The paper published by J. de la Porte1, B. M. Herbst1, W. Hereman2 and S. J. van der Walt1 in November 2008 describes the mathematical technique for dealing with reducing dimensionality in data. In that paper, the authors give an overview of three well-known dimensionality reduction techniques and introduce diffusion maps and its functionality, process and how it compares with the other methods.

Dimensionality Reduction

We are limited in visualising information beyond the third dimension. For simplicity reasons, imagine a black and white image (grey scale) of 100 by 100 pixels, where each pixel represents a variable. The dimensionality would add up to be 10,000. A human would not have any issues with reading the following digits in the picture below, but a computer sees them as a data point in an nm-dimensional coordinate space.

Dimensionality Reduction

Dimensionality reduction is about converting data of very high dimensionality into data of lower dimensionality while preserving the original information. We can achieve these if one would be able to measure the distance between data points on the manifold itself instead of in Euclidean space by taking into account the data global space.

We can use the analogy of zipping text files, compressing large text data into smaller equivalent data. With the minor but significant difference that in dimensionality reduction we will lose some information. The goal here is to not lose too many of the essential features in the data.

The most popular reduction methods are

  • Principle Component Analysis (PCA)3, a linear dimensionality reduction technique using Singular Value Decomposition of the data to project it to a lower dimensional space.4
  • Multi-dimensional Scaling (MDS)5 seeks a low-dimensional representation of the data in which the distances respect well the distances in the original high-dimensional space.6
  • Isometric Feature Map (Isomap)7, a non-linear dimensionality reduction through Isometric Mapping.8

Diffusion Maps

Diffusion maps are a non-linear technique. Similar to taking a random walk on our data, where we jump between data points in feature space (see image below), we are analysing the connectivity of the data.
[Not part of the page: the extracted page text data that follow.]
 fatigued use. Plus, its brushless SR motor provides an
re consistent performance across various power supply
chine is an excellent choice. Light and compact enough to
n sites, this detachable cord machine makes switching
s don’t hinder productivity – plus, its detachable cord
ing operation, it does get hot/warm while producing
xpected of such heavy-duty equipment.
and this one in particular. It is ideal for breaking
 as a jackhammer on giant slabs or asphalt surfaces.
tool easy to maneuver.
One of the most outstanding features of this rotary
The goal is to reveal the geometric structure of our data at different scales, defining a “time-dependent” diffusion metrics.

Diffusion Maps

By measuring the distances between data points (i.e. Euclidean space), we can define neighbourhoods. In order to achieve it, we define a threshold value in the way of a function (kernel) to obtain the similarity within the geometric structure, which allows us to preserve the underlying information of the given data and be able to connect each neighbourhood.
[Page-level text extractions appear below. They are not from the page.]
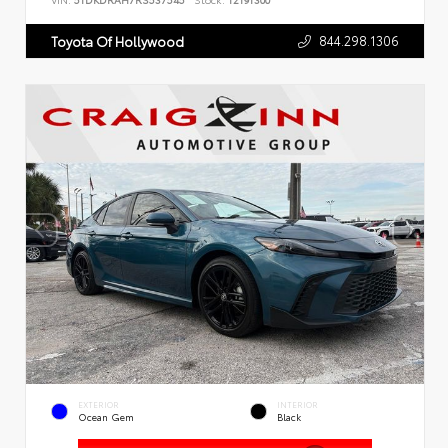
VIN:
5TDKDRAH7RS537545
Stock:
T2191300
844.298.1306
Toyota Of Hollywood
EXTERIOR
INTERIOR
Ocean Gem
Black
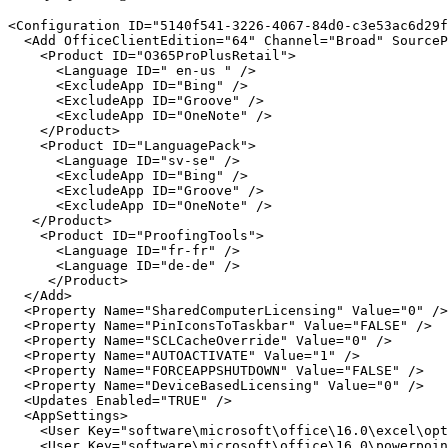
<Configuration ID="5140f541-3226-4067-84d0-c3e53ac6d29f
  <Add OfficeClientEdition="64" Channel="Broad" SourceP
    <Product ID="O365ProPlusRetail">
The basic diffusion mapping algorithm can be defined as follows:

INPUT: High dimensional data set

  1. Define a kernel, \(k(x, y)\) and create a kernel matrix, $K$, such that \(K_{i,j} = k(X_i, X_j)\).
  2. Create the diffusion matrix by normalising the rows of the kernel matrix
  3. Calculate the eigenvectors of the diffusion matrix.
  4. Map to the \(d\)-dimensional diffusion space at time \(t\), using the \(d\) dominant eigenvectors and -values

OUTPUT: Lower dimensional data set

Comparison

The authors also investigated the performance of the different algorithms using a data set with an underlying C-shape for the change of the parameters. As for PCA, once the data is projected onto the two primary axes of variation the ordering of the data along the non-linear C-shape is lost and fails to detect a single parameter. MDS makes a better job in preserving data points in Euclidean space but due to the non-linear structure of the data, MDS cannot preserve the underlying clusters.

Conclusion

Diffusion mapping is more robust to noise perturbation and is the only technique that allows geometric analysis at different scales.


Footnotes
  1. Applied Mathematics Division, Department of Mathematical Sciences, University of Stellenbosch, South Africa  2 3

  2. Colorado School of Mines, United States of America 

  3. I.T. Jolliffe. Principal component analysis. Springer Verlag New York, 1986. 

  4. https://scikit-learn.org/stable/modules/decomposition.html#pca 

  5. W.S. Torgerson. Multidimensional scaling: I. Theory and method. Psychometrika, 17(4):401–419, 1952. 

  6. https://scikit-learn.org/stable/modules/manifold.html#multidimensional-scaling 

  7. Joshua B. Tenenbaum, Vin de Silva, and John C. Langford. A Global Geometric Framework for Nonlinear Dimensionality Reduction. Science, 290(5500):2319–2323, 2000.